I have had vivid and varied dreams during the past week. Learning to live with the reality and limitations of Multiple Chemical Sensitivities is at best complex; learning at this stage in life is a vaudeville review running non-stop. Sleep is one of the gifts that can restore us from the doing of the day, and for me dreams have offered alternative universes, and sometimes activity that provides answers to many questions from my chaotic days. The week past has been difficult for us, the physical symptoms of living through exposures is unpredictable, and when they are predictable it makes it no less difficult. Even with the years of being part of the 12-step programs of Al-Anon where I heard for the first time that I AM POWERLESS OVER Alcohol, alcoholics and just about everyone and everything, I do not go easily into surrender. One of the odd yet unrelenting benefits of MCS is its inseparable connection with the act of surrendering. A fine line dots the border between surrender and giving-up. In 'the rooms' we hear that surrendering is the first step in letting go to let the god of ones' understanding take over. For me, I did not see the difference between turning life over to this higher power, and simply chocking it ALL in. "Beam me up and out of here ... enough already!" Is that a declaration of surrender or giving-up?
I consider the events of recouping and recovering from the effects of over-exposure to the environment on a system like mine and recognize several opportunities for a 'better next time.' I get that asking for help from the god of my understanding sooner rather than later saves me a lot of strain. Asking sooner does not spare me from grief. With more life, I see that grief is a normal and necessary process and living with recurring illness includes grieving in small and large ways. Last night's dream is worthy of my recounting: I was in a thrift store and I was having a lot of fun. Thrifting was one of my favorite pass-times in a life not too long past. In my day-light life I no longer have the luxury of being in stinky thrifty shops. The dreamtime allows all. I tried on carts filled with dresses, swimsuits, coats trying on garmets that defied season and reason.

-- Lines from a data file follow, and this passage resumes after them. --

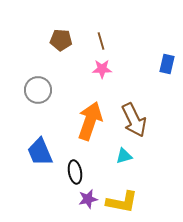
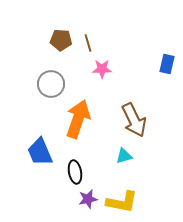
brown line: moved 13 px left, 2 px down
gray circle: moved 13 px right, 6 px up
orange arrow: moved 12 px left, 2 px up
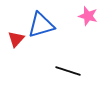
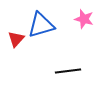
pink star: moved 4 px left, 3 px down
black line: rotated 25 degrees counterclockwise
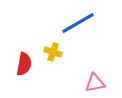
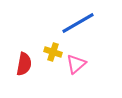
pink triangle: moved 19 px left, 19 px up; rotated 30 degrees counterclockwise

At least once during my night at the thriftshop it occurred to me that none of those thing were really BEAUTIFUL AND ESSENTIAL. No matter, the enjoyment was what filled me. Smells were of no account. The thrifting went on for what seems like hours. And then, the tide came in. From where did the tide or floods come? It was my dream, my flood. I scrambled to find my purse, my wallet, money, my identity. My passport. All gone. I moved on, and must have decided to keep shopping because in with the tide came fist-fulls of money. "Ah, this will cover it." The floods kept coming, and yet it never rose high enough to cover me. Just before I woke Pete showed up. I told him of my losses. He told me I'd been in there for fifteen hours, and it was okay ... we left, I woke up.
"Wow! I had to relieve my self of the night. Shook myself with a sense of relief and acknowledgment of yet another view of loss and release. I didn't need any of the stuff, and yet I loved the frivolousness of a girlie thing to do. In the dark early hours of morning I felt the answer to my prayers to have the life I have known before. One of the answers, at least for now is, okay, dream it and let it go. Tide in, tide out.